What’s in Trump’s New NAFTA?
Economy

What’s in Trump’s New NAFTA?

LEAH MILLIS

President Trump announced a new trade deal with Canada and Mexico Monday that is intended to replace NAFTA, the 24-year-old trade agreement that regulates roughly $1.2 trillion worth of trade between the North American countries. Assuming it passes Congress, the United States-Mexico-Canada Agreement, or USMCA, is expected to take effect starting in 2020.

Bloomberg’s David Fickling says that the new agreement isn’t all that different from the old one and includes elements that will be welcomed by the “globalists” who promote the expansion of world trade.

"The U.S.-Mexico-Canada Agreement, clinched just before a midnight deadline on Sunday, reads more like an amalgam of the existing Nafta along with certain provisions from the 12-nation Trans-Pacific Partnership that Trump pulled the U.S. out of on his first full working day in office," Fickling writes.

Here are five key provisions in the agreement:

* Dairy: Canada eased pricing rules in one category of dairy products, opening the door for U.S. farmers to ship more powdered milk, protein concentrate and baby formula across the border.

* Autos: Starting in 2020, 75 percent of the components in cars coming from Mexico and Canada must be made in North America in order to qualify for zero tariffs, an increase from the current 62.5 percent. Additionally, 30 percent of the work on a vehicle must be done by workers earning at least $16 an hour. The agreement also contains “side letters” that allow Canada and Mexico to escape most auto tariffs in the future.

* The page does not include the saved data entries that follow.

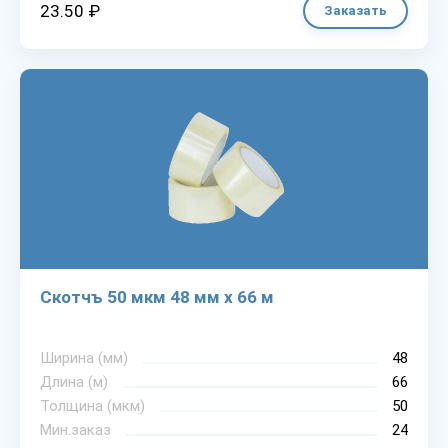
23.50 ₽
Заказать
Скотчъ 50 мкм 48 мм х 66 м
Ширина (мм)
48
Длина (м)
66
Толщина (мкм)
50
Мин.заказ
24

* Steel: The Trump administration has hit Canada with 25 percent steel tariffs, which the new agreement leaves in place, to be negotiated separately.

* Labor standards: Mexico is required to provide workers with better opportunities to organize and form unions.

* Prescription drugs: U.S. drugs will receive 10 years of protection from generic protection, up from the current eight years, in what is seen as a big win for Big Pharma.